Into the Dragon's Stomach: Eclipse Poetics
2 hours, via Zoom
$35
The greek word ekleipsis, where we get the word eclipse from means to abandon. Eclipses arrive in pairs every six months (although sometimes we will get three) ushering in great beginnings and great endings. One is always a solar eclipse, occurring at the new moon and another is always a lunar eclipse occurring at the full moon. It is a celestial power outage that astrologers and poets for more than 5000 years have been observing. We’ll start in the first hour with the astrological omen tablets in Mesopotamia and work our way thru Medieval poets to more recent work to observe how people have thought through eclipses across the ages. Eclipses bring a strange light and strange sensations, how will each of us respond when the "OFF AIR" sign abruptly turns on? This workshop takes place fresh off the end of the Taurus-Scorpio eclipse cycle of 2022 so it'll be a good time to reflect on your own major endings and beginnings with a couple of writing prompts in the second hour.

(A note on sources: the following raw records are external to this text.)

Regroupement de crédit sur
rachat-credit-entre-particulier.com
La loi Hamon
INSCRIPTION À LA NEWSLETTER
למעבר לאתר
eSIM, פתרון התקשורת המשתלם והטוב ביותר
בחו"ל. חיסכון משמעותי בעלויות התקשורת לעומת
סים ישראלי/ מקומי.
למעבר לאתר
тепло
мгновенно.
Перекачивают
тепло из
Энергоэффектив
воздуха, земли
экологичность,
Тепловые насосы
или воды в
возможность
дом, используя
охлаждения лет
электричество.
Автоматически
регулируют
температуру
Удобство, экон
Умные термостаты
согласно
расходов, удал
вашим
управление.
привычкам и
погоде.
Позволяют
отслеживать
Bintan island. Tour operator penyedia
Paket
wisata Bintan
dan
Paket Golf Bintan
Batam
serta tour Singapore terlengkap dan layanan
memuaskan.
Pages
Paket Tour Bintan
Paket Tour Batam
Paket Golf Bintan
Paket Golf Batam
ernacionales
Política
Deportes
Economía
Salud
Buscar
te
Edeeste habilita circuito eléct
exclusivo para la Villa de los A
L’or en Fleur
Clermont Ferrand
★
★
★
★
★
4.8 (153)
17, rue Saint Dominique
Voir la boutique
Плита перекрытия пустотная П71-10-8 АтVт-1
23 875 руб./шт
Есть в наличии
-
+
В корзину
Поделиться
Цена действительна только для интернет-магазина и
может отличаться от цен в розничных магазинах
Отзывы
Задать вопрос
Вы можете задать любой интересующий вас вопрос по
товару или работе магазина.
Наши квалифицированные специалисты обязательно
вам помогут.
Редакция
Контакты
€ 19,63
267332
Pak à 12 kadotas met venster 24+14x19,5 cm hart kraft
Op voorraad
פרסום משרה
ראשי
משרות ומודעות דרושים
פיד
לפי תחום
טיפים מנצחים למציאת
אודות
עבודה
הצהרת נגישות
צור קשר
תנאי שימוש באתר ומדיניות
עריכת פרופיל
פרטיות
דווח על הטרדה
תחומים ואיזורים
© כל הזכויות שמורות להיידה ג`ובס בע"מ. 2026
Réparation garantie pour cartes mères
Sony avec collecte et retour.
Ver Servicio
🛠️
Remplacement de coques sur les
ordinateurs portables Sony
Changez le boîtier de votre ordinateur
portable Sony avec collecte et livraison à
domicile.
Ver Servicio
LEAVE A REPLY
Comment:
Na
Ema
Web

Óscar Moisés Díaz is a astrologer-poet, film curator, and poet. They are a member of Tierra Narrative and serve as a Translation editor at Fence as well as a contributing editor at ASPHALTE magazine. They were a 2020-2021 Inaugural Curatorial Fellow at the Poetry Project. Recently they completed a residency at the Atlantic Center for the Arts and also read their poems at the 2022 Whitney Biennial. Recent poems can be found in the September issue of Brooklyn Rail, the tiny and Schlag Magazine.